Gewissensnöte? Theoretisch ja, praktisch schon lange nicht mehr. Der Ehrliche ist bekanntlich der Dumme, sagt uns ein bekannter Fernsehmann. Vor allem sollte man sich eines klar machen: der wie weit auch immer "(un)ausgegorene Quatsch" hat Methode, ist von grundauf pervers und hört auf Namen wie ALG II oder Hartz IV. Er handelt von der Entrechtung der Ärmsten, zu denen morgen nahezu jeder, auch ohne eigenes Verschulden, gehören kann. Dies perverse System macht die Reichen reicher, zu Lasten der Armen, die den Reichtum finanzieren und ermöglichen. Es stellt Wettbewerbsfähigkeit von Firmen und Begriffe wie Globalisierung über Menschen und behauptet, dazu sei vor allem Verzicht der Mehrheit nötig. Dabei wird gelogen, betrogen und getrickst, was das Zeug hält. Denn Deutschland kommt mit der Globalisierung sehr gut zurecht, ist z. B. weiterhin Exportweltmeister - warum die Politik vor allem den Export anheizt, z. B. durch die höhere MWSt., verstehe wer will. Gruppen wie die INSM und die Bertelsmannstiftung haben ihre Finger fast überall im Spiel, der Neoliberalismus, was Erfolge angeht eigentlich mit der Regierung Schröder am Ende und ohne echte Legitimation, feiert weiter Triumphe in Wahlen. Gut situierte Einzelne, wie Roman Herzog halten es für richtig, dass die Politik auf Teufel komm 'raus "Veränderungen" gegen die Mehrheit der Deutschen durchsetzt, misst daran sogar den Erfolg von Politik und Politikern. 

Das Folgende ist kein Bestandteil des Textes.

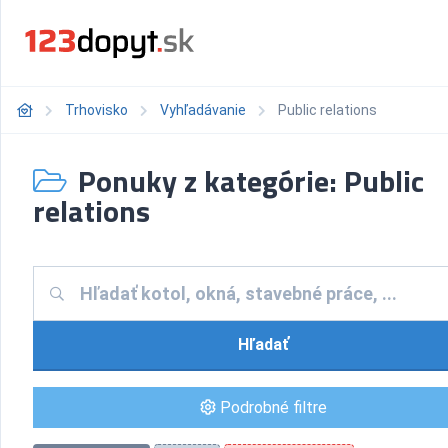
Trhovisko
Vyhľadávanie
Public relations
Ponuky z kategórie: Public
relations
Hľadať
Podrobné filtre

Der Staat verliert so m. E. die Legitimation. Natürlich wäre es besser, anstatt mit gleicher Münze zurückzuzahlen, diesen Politiker und ihren Helfeshelfer in den Medien, den Unis und Interessensverbänden den Staat, unseren Staat, den die sich unter den Nagel gerissen haben, wieder wegzunehmen. Aber eher geht ein Kamel durch ein Nadelöhr, als dass die Deutschen die Revolution machen, die hier m. E. mehr als überfällig ist. Bis vor ca. 10 Jahren hätte ich nicht für möglich gehalten, was man seit dem in Deutschland beobachten kann. Nämlich wie eine Clique von Hassadeuren und gierigen Idioten ein ganzes Land zu Grunde richtet. Die Zahl derer, die sich ein anderes Land wünschen, steigt zwar, aber sie ist noch viel zu gering und was sie zu sagen haben wird oft genug tot geschwiegen. Wer sich ein wenig alternativ und abseits des Mainstreams aus m. E. berufenem Munde informieren will, dem empfehle ich als Einstieg die lesenswerten Nachdenkseiten. Der Leser sei aber gewarnt: Wer den Hinweisen da folgt, braucht oft starke Nerven.

M. Boettcher


----------



## Avor (11 April 2007)

*AW: Hartz IV-Kinder: Vorsicht bei Kommunionsgeschenken*

Hallo drboe,

der Tucholsky-Spruch sollte aktuell erweitert  werden:

"...sie sind an der Regierung nur als Marionetten und Erfüllungsgehilfen."   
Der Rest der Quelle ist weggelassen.